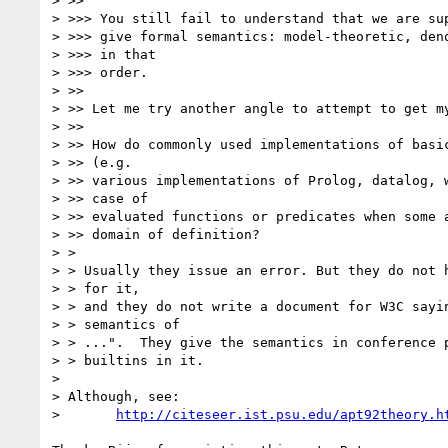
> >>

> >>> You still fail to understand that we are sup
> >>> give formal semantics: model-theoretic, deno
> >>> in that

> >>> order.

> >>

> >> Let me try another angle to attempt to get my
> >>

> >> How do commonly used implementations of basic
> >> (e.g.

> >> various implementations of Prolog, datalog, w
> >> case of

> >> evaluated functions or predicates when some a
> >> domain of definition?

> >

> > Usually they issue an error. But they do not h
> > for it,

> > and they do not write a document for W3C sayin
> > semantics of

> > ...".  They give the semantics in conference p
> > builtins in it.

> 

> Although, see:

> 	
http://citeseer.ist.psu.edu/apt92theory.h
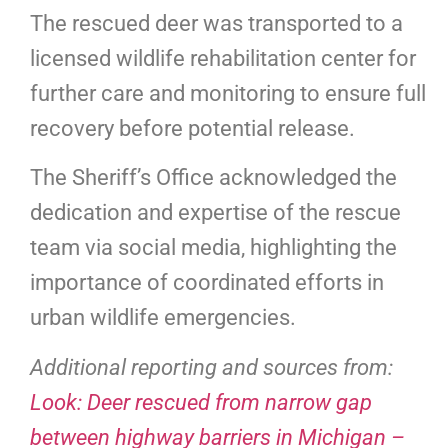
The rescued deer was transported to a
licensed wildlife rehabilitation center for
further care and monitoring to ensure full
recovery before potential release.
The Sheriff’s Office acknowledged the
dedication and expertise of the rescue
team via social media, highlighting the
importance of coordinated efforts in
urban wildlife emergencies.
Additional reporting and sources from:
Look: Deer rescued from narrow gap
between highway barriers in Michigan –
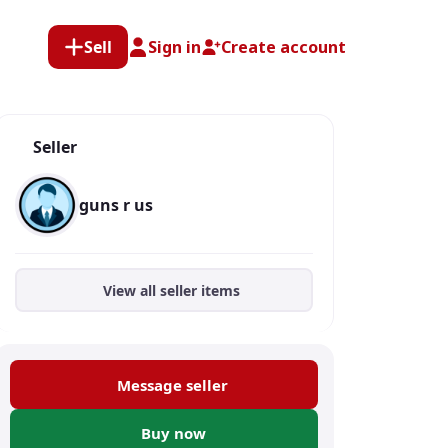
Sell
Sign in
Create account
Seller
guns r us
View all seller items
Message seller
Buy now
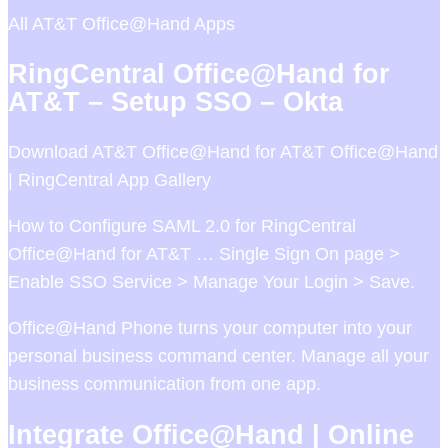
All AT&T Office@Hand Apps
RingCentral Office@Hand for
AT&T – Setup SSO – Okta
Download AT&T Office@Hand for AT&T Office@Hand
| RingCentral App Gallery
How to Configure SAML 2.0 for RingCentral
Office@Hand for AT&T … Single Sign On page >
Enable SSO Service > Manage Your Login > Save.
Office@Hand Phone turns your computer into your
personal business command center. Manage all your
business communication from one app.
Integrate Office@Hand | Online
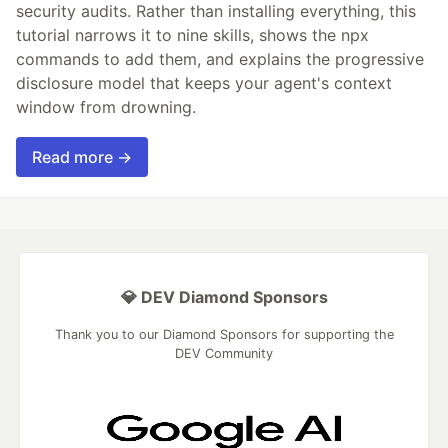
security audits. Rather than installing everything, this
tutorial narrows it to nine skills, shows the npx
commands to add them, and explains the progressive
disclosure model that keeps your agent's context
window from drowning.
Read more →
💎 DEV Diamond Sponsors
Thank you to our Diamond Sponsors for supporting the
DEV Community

---

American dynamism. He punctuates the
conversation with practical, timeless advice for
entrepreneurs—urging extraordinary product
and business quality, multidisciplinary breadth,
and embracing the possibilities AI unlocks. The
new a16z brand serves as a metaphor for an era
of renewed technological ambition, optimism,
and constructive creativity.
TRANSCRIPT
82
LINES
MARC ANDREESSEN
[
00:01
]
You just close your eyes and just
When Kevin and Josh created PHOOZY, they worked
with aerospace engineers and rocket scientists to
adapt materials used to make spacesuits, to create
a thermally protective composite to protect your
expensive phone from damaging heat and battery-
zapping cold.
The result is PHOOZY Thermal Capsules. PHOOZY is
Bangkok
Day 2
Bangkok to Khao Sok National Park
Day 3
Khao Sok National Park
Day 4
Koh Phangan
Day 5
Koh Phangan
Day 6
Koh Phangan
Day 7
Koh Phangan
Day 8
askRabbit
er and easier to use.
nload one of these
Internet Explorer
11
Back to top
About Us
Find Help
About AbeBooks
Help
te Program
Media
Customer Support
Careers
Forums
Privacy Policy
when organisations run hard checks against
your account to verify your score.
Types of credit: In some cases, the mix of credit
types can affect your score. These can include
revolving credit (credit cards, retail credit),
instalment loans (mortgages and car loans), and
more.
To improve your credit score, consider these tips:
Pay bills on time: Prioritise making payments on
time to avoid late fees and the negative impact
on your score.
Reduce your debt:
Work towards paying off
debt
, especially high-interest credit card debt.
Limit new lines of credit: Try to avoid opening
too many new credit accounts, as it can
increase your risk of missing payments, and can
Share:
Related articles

__What is being asked__
Copy word for word only the lines above from the one with "Additional reporting and" through the one with "tutorial narrows it". Leave pictures out.

__Written solution__
Additional reporting and sources from:
Look: Deer rescued from narrow gap
between highway barriers in Michigan –
Sell
Sign in
Create account
Seller
guns r us
View all seller items
Message seller
Buy now
All AT&T Office@Hand Apps
RingCentral Office@Hand for
AT&T – Setup SSO – Okta
Download AT&T Office@Hand for AT&T Office@Hand
| RingCentral App Gallery
How to Configure SAML 2.0 for RingCentral
Office@Hand for AT&T … Single Sign On page >
Enable SSO Service > Manage Your Login > Save.
Office@Hand Phone turns your computer into your
personal business command center. Manage all your
business communication from one app.
Integrate Office@Hand | Online
security audits. Rather than installing everything, this
tutorial narrows it to nine skills, shows the npx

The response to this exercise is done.